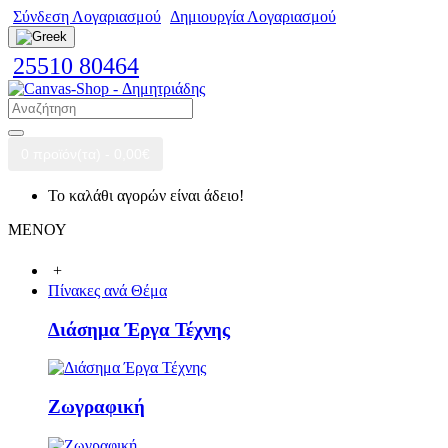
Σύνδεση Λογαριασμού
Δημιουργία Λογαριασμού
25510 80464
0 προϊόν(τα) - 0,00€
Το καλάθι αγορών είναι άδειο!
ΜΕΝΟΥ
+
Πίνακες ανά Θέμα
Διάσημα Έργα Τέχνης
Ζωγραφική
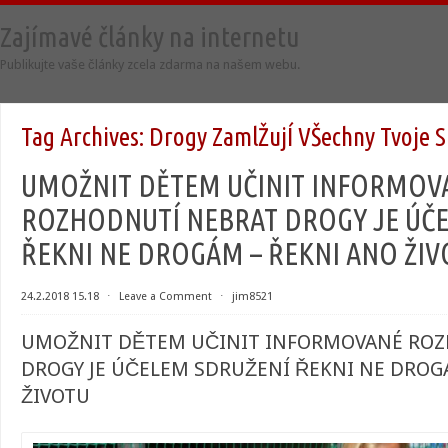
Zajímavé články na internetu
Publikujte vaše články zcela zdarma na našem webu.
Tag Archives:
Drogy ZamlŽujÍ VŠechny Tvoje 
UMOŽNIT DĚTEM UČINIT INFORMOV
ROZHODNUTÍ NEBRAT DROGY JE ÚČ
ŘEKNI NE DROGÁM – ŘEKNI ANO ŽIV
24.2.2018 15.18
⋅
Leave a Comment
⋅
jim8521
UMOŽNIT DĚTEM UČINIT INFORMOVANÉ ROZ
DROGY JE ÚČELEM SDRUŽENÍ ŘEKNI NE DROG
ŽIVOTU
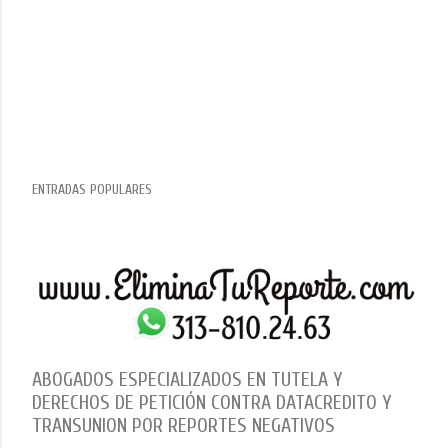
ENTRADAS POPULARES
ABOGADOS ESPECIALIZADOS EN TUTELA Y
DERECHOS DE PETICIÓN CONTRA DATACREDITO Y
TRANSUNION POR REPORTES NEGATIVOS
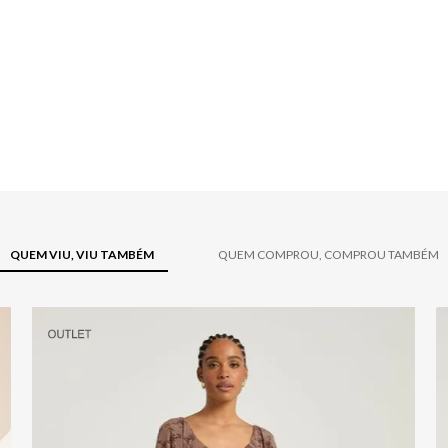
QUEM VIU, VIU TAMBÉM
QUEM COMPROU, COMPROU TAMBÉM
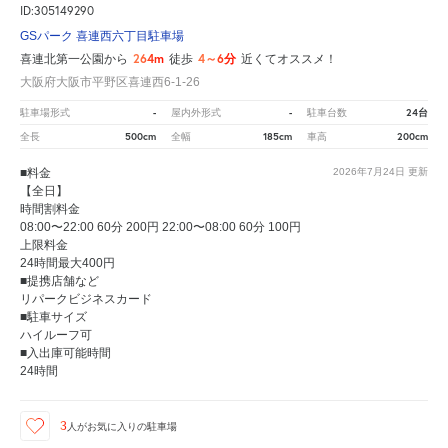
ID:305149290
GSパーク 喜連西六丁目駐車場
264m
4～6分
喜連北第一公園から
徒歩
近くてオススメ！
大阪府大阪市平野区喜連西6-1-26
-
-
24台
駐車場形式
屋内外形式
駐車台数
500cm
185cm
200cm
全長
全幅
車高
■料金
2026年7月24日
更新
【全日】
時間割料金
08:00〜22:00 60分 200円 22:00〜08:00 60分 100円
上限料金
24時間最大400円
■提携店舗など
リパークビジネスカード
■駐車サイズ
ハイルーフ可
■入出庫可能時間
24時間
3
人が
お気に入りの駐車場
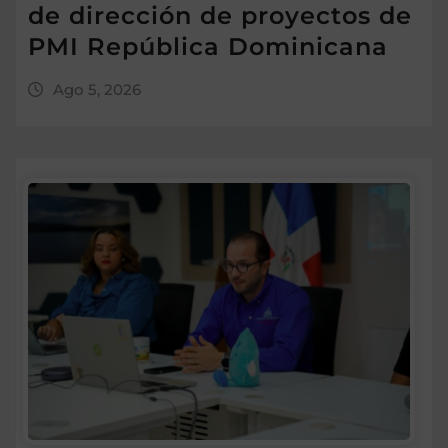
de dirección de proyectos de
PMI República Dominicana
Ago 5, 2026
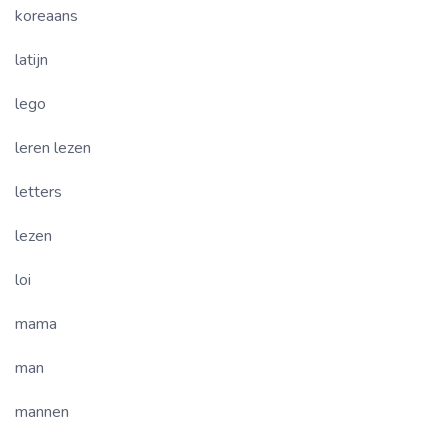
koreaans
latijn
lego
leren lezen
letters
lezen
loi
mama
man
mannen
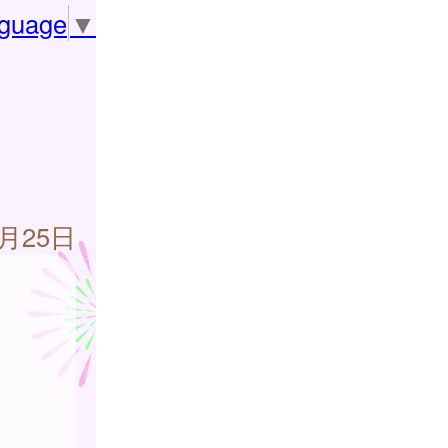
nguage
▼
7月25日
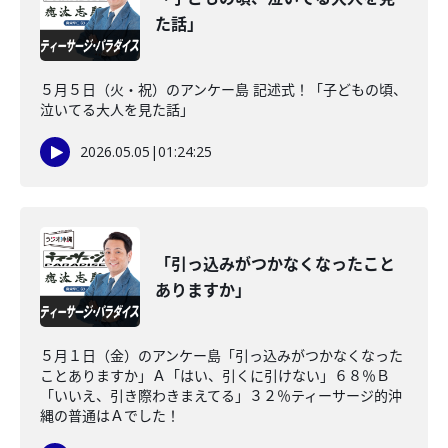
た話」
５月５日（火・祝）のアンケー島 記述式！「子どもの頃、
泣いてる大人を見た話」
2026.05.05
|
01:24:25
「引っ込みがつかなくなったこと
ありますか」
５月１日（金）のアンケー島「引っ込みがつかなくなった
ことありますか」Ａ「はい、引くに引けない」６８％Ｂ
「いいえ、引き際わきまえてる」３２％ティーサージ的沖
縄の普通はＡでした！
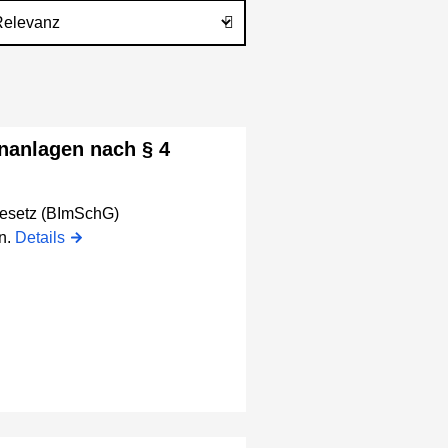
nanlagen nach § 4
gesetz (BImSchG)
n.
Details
* * *
**Work instruction:** Going through the records above line by line, transcribe each one exactly and skip any pictures.

**Answer box:**
Σύνδεση Λογαριασμού
Δημιουργία Λογαριασμού
25510 80464
0 προϊόν(τα) - 0,00€
Το καλάθι αγορών είναι άδειο!
ΜΕΝΟΥ
+
Πίνακες ανά Θέμα
Διάσημα Έργα Τέχνης
Ζωγραφική
Zajímavé články na internetu
Publikujte vaše články zcela zdarma na našem webu.
Tag Archives:
Drogy ZamlŽujÍ VŠechny Tvoje 
UMOŽNIT DĚTEM UČINIT INFORMOV
ROZHODNUTÍ NEBRAT DROGY JE ÚČ
ŘEKNI NE DROGÁM – ŘEKNI ANO ŽIV
24.2.2018 15.18
⋅
Leave a Comment
⋅
jim8521
UMOŽNIT DĚTEM UČINIT INFORMOVANÉ ROZ
DROGY JE ÚČELEM SDRUŽENÍ ŘEKNI NE DROG
ŽIVOTU
ENTRADAS POPULARES
ABOGADOS ESPECIALIZADOS EN TUTELA Y
DERECHOS DE PETICIÓN CONTRA DATACREDITO Y
TRANSUNION POR REPORTES NEGATIVOS
QUEM VIU, VIU TAMBÉM
QUEM COMPROU, COMPROU TAMBÉM
ID:305149290
GSパーク 喜連西六丁目駐車場
264m
4～6分
喜連北第一公園から
徒歩
近くてオススメ！
大阪府大阪市平野区喜連西6-1-26
-
-
24台
駐車場形式
屋内外形式
駐車台数
500cm
185cm
200cm
全長
全幅
車高
■料金
2026年7月24日
更新
【全日】
時間割料金
08:00〜22:00 60分 200円 22:00〜08:00 60分 100円
上限料金
24時間最大400円
■提携店舗など
リパークビジネスカード
■駐車サイズ
ハイルーフ可
■入出庫可能時間
24時間
3
人が
お気に入りの駐車場
de dirección de proyectos de
PMI República Dominicana
Ago 5, 2026
koreaans
latijn
lego
leren lezen
letters
lezen
loi
mama
man
mannen
nguage
▼
7月25日
た話」
５月５日（火・祝）のアンケー島 記述式！「子どもの頃、
泣いてる大人を見た話」
2026.05.05
|
01:24:25
「引っ込みがつかなくなったこと
ありますか」
５月１日（金）のアンケー島「引っ込みがつかなくなった
ことありますか」Ａ「はい、引くに引けない」６８％Ｂ
「いいえ、引き際わきまえてる」３２％ティーサージ的沖
縄の普通はＡでした！
nanlagen nach § 4
gesetz (BImSchG)
n.
Details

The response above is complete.